= WORK REQUEST =
When you repeat the listing, keep every character as it is.
Start of COLLECTED MATERIAL
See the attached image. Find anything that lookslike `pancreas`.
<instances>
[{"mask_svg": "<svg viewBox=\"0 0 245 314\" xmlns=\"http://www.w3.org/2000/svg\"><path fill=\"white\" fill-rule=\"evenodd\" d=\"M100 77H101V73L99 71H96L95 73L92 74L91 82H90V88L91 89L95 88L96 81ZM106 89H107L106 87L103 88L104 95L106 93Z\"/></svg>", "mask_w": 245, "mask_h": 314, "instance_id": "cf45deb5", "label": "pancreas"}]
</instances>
End of COLLECTED MATERIAL
= ANSWER =
See the attached image. Find anything that lookslike `pancreas`.
<instances>
[{"mask_svg": "<svg viewBox=\"0 0 245 314\" xmlns=\"http://www.w3.org/2000/svg\"><path fill=\"white\" fill-rule=\"evenodd\" d=\"M100 77H101V73L99 71H96L95 73L92 74L91 82H90V88L91 89L95 88L96 81ZM106 89H107L106 87L103 88L104 95L106 93Z\"/></svg>", "mask_w": 245, "mask_h": 314, "instance_id": "cf45deb5", "label": "pancreas"}]
</instances>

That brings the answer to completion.